While the technology utilised by Johnson’s mind-reading startup, Kernel, existed before in huge medical research machines, the lightweight helmets he’s developed enable researchers to study the brain while it’s active.
In the early days of his research, Johnson entered into discussion with SpaceX boss Elon Musk, whose Neuralink project aims to implant electrodes directly into the human brain.
But Johnson abandoned implants in favour of two experimental helmets; one codenamed Flow and the other Flux.
The Flow helmet uses laser light to measure the precise oxygenation of blood deep within the brain, while Fllux records the electrical impulse of neurons firing.
Together, he believes they could provide an exact picture of what’s going on inside a human brain.
While the current generation of his technology is too expensive for all but the most dedicated researchers, Johnson says that by 2030 he expects to be making sensor helmets that are no more expensive than a smartphone.
"To make progress on all the fronts that we need to as a society, we have to bring the brain online," he told business magazine Bloomberg.

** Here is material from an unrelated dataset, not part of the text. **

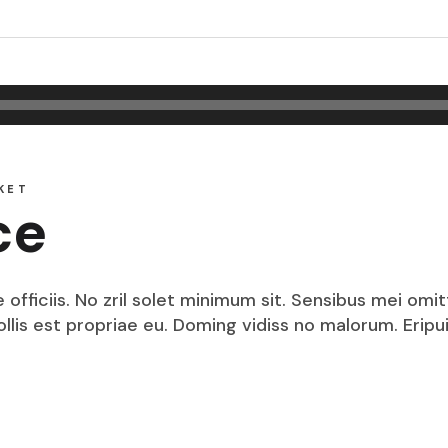
KET
ce
fficiis. No zril solet minimum sit. Sensibus mei omit
mollis est propriae eu. Doming vidiss no malorum. Eri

"We are the first generation in the history of Homo sapiens who could look out over our lifetimes and imagine evolving into an entirely novel form of conscious existence," he added.
"The things I am doing can create a bridge for humans to use where our technology will become part of our self."
So far he has spent about $110 million (£78m) – half of it his own money – to develop the helmets.
"The usual Silicon Valley people and investors would not even talk to us," he complained.
"It became clear that we would have to spend the time, and I would have to spend the money, to show people something and demonstrate it working."
Johnson may have a bit more time than most entrepreneurs. The 43-year-old pursues a complex health regimen which, he says, has given him the body of a man ten years younger.
Alongside a rigorous diet it involves snorting his own stem cells, and regularly being dosed with psychedelic drugs such as ketamine or psilocybin.
His strict diet, he says, along with the mind-reading helmets, is all part of a quest to become something "more than human".